We observed significant improvement in specificity for top 30 siRNAs based on the algorithm
score. Within the 30 top scorers, 29 siRNAs (96.66%) have knockdown efficiency>0.6 and only one
siRNA have knockdown efficiency<0.4. Furthermore, 25 siRNAs (83.33%) have knockdown
efficiency>0.7 and 20 siRNAs (66.66%) have knockdown efficiency>0.75.

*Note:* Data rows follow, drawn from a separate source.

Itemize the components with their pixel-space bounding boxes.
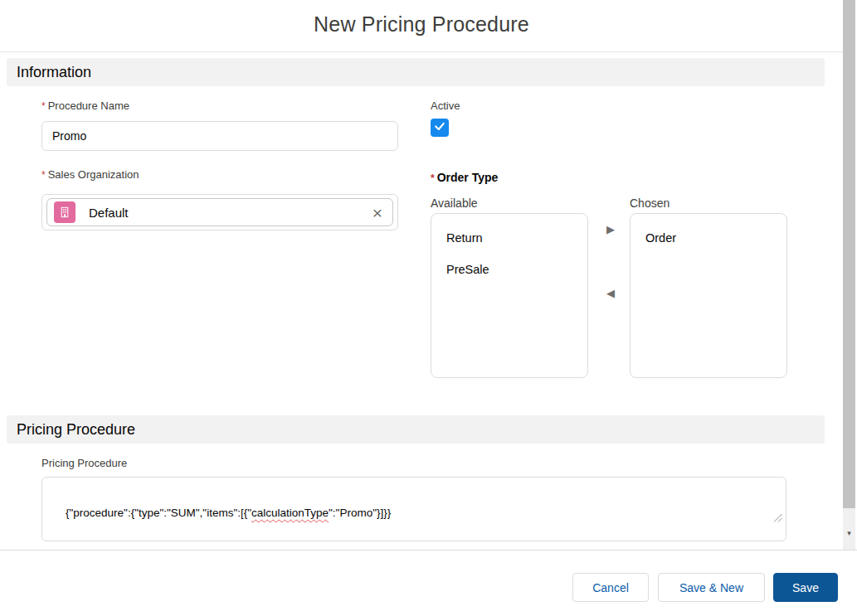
textarea-resize-handle[interactable] bbox=[753, 500, 783, 538]
active-label: Active bbox=[431, 99, 460, 112]
sales-organization-lookup[interactable]: Default × bbox=[41, 194, 398, 230]
check-icon bbox=[433, 119, 446, 136]
footer-divider bbox=[0, 550, 857, 551]
required-asterisk: * bbox=[431, 172, 435, 184]
chosen-option[interactable]: Order bbox=[631, 222, 786, 254]
pricing-procedure-label: Pricing Procedure bbox=[41, 457, 127, 469]
available-listbox[interactable]: Return PreSale bbox=[431, 213, 588, 378]
json-text: ":"Promo"}]}} bbox=[329, 507, 391, 519]
section-header-information: Information bbox=[7, 58, 825, 86]
scrollbar-thumb[interactable] bbox=[843, 0, 855, 508]
sales-organization-label: *Sales Organization bbox=[41, 168, 139, 181]
pricing-procedure-textarea[interactable]: {"procedure":{"type":"SUM","items":[{"ca… bbox=[41, 477, 786, 541]
save-and-new-button[interactable]: Save & New bbox=[658, 573, 765, 602]
json-text: {"procedure":{"type":"SUM","items":[{" bbox=[66, 507, 251, 519]
sales-organization-record-icon bbox=[54, 201, 75, 223]
clear-selection-icon[interactable]: × bbox=[373, 204, 382, 221]
available-column-label: Available bbox=[431, 196, 478, 210]
page-title: New Pricing Procedure bbox=[0, 12, 843, 36]
order-type-label: *Order Type bbox=[431, 171, 498, 184]
json-text-misspelled: calculationType bbox=[251, 507, 329, 519]
chosen-listbox[interactable]: Order bbox=[630, 213, 787, 378]
selected-record-pill[interactable]: Default × bbox=[46, 198, 393, 226]
active-checkbox[interactable] bbox=[431, 119, 449, 137]
move-right-icon[interactable]: ▶ bbox=[602, 221, 619, 238]
new-pricing-procedure-modal: New Pricing Procedure Information *Proce… bbox=[0, 0, 857, 616]
move-left-icon[interactable]: ◀ bbox=[602, 285, 619, 302]
procedure-name-input[interactable] bbox=[41, 121, 398, 151]
required-asterisk: * bbox=[41, 169, 46, 181]
save-button[interactable]: Save bbox=[773, 573, 838, 602]
vertical-scrollbar[interactable]: ▾ bbox=[843, 0, 855, 550]
procedure-name-label: *Procedure Name bbox=[41, 99, 129, 112]
selected-record-name: Default bbox=[89, 206, 129, 220]
chosen-column-label: Chosen bbox=[630, 196, 670, 210]
available-option[interactable]: PreSale bbox=[431, 254, 587, 285]
required-asterisk: * bbox=[41, 100, 46, 112]
section-header-pricing-procedure: Pricing Procedure bbox=[7, 415, 825, 444]
available-option[interactable]: Return bbox=[431, 222, 587, 254]
scrollbar-down-arrow-icon[interactable]: ▾ bbox=[843, 529, 855, 537]
cancel-button[interactable]: Cancel bbox=[572, 573, 649, 602]
header-divider bbox=[0, 51, 843, 52]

To compare our algorithm strength with BioPredsi algorithm (which used artificial neural
network classifier for classification of effective siRNAs), we tested with the same test set as BioPredsi;
which is a 249 siRNA set. Considering knockdown efficiency cutoff as 0.66 for efficient siRNAs, our
algorithm achieved a higher specificity (93.2%) than BioPredsi (83.3%) for top 10% of the classified
siRNAs. However, in terms of sensitivity BioPredsi worked better. But in case of siRNA selection, a
greater specificity is more desirable than a greater sensitivity so that the chance of picking nonfunctional siRNAs is minimized.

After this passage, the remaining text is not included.